WHAT IS EXPECTED
Copy nothing but the lines below running from the line containing "elsőként a kedvezményekről és az" through the line containing "ることは想定していないことに注意しましょう。 コー", both end lines included.

===== STORED DATA

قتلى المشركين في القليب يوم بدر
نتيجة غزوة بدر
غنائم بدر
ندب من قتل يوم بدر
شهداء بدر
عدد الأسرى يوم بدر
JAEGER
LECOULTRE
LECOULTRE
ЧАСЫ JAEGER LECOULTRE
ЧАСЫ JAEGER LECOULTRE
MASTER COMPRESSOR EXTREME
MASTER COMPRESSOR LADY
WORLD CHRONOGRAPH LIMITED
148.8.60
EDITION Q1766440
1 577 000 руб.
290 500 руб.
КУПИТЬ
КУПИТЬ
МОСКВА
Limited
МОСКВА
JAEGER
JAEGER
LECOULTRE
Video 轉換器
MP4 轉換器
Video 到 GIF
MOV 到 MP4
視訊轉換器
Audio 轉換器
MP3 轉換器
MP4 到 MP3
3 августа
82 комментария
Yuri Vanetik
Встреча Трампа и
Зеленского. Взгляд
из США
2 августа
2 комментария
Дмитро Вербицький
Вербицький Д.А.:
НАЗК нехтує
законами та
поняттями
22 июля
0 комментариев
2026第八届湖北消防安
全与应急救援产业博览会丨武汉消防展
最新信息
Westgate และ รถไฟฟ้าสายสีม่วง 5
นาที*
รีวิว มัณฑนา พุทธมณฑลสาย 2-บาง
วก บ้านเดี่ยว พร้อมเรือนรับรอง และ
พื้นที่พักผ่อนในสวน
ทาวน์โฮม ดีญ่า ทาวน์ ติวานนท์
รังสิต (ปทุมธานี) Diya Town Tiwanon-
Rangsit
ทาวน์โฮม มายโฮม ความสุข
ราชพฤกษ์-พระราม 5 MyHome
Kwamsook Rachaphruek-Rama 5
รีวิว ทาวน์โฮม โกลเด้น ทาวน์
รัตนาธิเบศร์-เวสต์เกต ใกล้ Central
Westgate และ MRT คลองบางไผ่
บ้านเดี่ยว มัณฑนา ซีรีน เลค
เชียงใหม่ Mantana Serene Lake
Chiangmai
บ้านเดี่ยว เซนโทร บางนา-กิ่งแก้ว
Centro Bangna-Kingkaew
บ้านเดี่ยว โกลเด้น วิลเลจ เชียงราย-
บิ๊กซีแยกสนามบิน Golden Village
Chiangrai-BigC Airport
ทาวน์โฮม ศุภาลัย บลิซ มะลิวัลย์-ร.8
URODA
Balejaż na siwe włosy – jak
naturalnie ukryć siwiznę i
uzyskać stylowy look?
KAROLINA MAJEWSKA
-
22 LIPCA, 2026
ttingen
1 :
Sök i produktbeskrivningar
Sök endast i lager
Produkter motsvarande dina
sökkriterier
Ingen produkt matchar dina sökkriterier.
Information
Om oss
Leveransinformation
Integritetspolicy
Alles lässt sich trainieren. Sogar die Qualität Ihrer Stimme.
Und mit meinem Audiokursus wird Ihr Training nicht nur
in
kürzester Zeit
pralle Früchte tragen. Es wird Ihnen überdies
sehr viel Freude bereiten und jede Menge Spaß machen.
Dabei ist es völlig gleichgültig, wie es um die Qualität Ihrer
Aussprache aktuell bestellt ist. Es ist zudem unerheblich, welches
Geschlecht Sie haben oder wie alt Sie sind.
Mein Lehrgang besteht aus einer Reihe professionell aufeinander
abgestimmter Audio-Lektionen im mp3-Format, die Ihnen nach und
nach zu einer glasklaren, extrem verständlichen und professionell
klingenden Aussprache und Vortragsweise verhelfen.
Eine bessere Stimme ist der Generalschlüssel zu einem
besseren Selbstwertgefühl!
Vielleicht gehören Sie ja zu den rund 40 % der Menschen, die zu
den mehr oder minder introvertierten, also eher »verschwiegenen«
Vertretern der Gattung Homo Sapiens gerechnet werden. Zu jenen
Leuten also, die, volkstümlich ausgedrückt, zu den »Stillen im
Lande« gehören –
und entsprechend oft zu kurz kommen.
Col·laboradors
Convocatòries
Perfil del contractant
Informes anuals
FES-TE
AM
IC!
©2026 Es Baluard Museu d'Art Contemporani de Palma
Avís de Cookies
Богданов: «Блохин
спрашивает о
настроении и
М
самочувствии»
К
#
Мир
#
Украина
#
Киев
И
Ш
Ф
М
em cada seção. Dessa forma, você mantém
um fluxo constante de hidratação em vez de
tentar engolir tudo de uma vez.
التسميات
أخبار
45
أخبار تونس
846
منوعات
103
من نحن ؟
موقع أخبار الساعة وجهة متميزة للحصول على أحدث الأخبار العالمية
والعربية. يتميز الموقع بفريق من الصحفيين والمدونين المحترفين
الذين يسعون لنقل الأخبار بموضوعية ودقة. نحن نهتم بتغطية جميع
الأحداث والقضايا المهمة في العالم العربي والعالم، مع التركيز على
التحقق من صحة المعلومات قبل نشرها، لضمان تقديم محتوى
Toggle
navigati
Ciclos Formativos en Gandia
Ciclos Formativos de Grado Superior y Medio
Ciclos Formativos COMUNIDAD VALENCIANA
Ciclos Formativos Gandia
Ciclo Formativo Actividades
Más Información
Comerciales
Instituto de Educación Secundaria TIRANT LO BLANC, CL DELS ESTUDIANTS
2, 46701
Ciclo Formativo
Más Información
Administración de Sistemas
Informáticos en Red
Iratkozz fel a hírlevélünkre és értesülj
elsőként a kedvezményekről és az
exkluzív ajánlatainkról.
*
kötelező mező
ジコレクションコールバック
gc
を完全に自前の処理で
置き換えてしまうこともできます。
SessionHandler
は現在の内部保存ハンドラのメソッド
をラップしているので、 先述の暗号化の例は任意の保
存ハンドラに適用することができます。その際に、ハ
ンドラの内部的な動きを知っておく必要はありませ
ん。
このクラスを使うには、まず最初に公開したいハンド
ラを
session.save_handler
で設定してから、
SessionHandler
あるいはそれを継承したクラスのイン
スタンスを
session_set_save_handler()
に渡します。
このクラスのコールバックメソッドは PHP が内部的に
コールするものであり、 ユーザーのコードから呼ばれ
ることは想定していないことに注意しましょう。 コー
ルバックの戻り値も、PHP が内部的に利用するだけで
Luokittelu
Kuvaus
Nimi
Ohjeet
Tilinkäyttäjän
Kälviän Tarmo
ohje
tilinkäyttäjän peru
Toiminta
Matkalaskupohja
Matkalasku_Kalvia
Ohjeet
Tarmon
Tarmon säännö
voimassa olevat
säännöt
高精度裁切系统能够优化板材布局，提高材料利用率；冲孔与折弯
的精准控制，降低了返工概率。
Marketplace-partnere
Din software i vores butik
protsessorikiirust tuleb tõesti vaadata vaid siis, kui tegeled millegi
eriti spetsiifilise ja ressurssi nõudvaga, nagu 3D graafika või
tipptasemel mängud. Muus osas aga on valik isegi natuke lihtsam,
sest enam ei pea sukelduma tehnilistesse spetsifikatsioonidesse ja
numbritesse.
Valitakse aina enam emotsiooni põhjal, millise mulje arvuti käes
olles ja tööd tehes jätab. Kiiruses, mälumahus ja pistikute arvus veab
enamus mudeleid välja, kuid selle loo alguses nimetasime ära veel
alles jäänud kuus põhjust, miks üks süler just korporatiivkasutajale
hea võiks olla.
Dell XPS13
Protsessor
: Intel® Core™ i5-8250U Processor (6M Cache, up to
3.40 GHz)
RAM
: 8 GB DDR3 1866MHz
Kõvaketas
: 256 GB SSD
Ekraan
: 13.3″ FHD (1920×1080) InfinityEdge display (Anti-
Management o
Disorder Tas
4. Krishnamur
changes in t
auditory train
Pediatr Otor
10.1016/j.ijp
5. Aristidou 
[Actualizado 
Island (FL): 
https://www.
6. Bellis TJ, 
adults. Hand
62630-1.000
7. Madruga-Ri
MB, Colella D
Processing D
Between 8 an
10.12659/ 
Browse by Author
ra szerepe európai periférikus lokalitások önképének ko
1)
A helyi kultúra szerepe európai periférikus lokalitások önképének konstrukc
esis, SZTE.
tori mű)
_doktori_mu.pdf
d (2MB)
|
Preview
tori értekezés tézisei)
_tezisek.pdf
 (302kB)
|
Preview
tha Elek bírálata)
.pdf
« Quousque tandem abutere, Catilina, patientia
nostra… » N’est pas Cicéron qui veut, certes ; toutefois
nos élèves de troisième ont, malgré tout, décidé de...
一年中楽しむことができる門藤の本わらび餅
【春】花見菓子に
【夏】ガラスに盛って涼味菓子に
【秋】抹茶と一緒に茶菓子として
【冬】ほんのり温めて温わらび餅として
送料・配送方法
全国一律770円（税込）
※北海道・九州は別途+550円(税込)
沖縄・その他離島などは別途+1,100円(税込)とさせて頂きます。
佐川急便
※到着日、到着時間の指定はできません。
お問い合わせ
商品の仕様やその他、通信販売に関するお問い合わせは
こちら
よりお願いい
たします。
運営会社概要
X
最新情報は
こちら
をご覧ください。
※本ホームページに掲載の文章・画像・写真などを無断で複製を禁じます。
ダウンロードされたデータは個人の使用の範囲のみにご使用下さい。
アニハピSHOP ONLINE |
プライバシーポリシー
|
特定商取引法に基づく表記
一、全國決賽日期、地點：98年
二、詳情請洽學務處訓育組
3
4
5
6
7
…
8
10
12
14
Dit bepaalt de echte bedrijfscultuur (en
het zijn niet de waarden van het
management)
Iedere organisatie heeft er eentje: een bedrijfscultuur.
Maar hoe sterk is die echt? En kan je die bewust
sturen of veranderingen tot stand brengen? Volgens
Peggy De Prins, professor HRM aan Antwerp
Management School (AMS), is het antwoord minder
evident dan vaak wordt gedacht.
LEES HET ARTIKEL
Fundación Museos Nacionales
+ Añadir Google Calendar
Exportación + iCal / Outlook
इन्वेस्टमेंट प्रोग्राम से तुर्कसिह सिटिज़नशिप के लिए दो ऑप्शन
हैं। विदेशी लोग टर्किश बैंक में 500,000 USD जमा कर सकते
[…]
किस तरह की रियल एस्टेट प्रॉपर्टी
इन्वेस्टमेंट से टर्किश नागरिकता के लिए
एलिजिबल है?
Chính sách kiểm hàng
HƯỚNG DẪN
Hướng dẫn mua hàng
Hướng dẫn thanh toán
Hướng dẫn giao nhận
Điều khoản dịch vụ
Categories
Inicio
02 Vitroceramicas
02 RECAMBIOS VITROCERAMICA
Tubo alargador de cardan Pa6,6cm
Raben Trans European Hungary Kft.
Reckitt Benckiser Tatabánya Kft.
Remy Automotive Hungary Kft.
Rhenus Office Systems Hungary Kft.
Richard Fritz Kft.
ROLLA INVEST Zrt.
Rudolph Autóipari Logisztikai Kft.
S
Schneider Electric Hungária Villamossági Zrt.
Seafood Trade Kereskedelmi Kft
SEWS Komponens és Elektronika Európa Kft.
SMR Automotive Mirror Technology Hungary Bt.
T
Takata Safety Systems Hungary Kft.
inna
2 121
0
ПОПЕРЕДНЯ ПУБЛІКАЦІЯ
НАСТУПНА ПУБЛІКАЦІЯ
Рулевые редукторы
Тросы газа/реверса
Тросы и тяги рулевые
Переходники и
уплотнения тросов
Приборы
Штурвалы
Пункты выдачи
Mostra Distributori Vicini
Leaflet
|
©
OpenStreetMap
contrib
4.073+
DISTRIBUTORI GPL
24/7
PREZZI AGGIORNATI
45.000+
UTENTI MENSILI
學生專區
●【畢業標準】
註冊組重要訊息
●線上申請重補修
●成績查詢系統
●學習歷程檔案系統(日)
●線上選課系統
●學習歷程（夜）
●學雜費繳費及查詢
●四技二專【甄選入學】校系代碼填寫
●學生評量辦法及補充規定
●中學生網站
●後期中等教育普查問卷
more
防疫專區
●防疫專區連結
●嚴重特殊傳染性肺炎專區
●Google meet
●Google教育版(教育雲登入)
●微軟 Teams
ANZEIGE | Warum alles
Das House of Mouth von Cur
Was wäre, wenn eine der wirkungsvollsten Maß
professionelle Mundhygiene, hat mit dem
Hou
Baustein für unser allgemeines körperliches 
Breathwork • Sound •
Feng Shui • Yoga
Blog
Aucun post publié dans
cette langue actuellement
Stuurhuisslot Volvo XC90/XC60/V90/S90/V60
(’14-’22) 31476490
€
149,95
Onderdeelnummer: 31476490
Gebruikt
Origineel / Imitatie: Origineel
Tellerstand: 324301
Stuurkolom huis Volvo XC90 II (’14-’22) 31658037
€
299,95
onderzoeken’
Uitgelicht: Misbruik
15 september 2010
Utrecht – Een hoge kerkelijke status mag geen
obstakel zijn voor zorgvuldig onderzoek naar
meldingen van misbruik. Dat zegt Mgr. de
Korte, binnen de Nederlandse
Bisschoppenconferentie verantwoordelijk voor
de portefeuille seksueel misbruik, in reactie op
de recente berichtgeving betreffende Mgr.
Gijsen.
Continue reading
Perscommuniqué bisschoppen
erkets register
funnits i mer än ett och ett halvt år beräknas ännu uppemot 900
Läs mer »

==========

OUTPUT FOR THIS TASK
elsőként a kedvezményekről és az
exkluzív ajánlatainkról.
*
kötelező mező
ジコレクションコールバック
gc
を完全に自前の処理で
置き換えてしまうこともできます。
SessionHandler
は現在の内部保存ハンドラのメソッド
をラップしているので、 先述の暗号化の例は任意の保
存ハンドラに適用することができます。その際に、ハ
ンドラの内部的な動きを知っておく必要はありませ
ん。
このクラスを使うには、まず最初に公開したいハンド
ラを
session.save_handler
で設定してから、
SessionHandler
あるいはそれを継承したクラスのイン
スタンスを
session_set_save_handler()
に渡します。
このクラスのコールバックメソッドは PHP が内部的に
コールするものであり、 ユーザーのコードから呼ばれ
ることは想定していないことに注意しましょう。 コー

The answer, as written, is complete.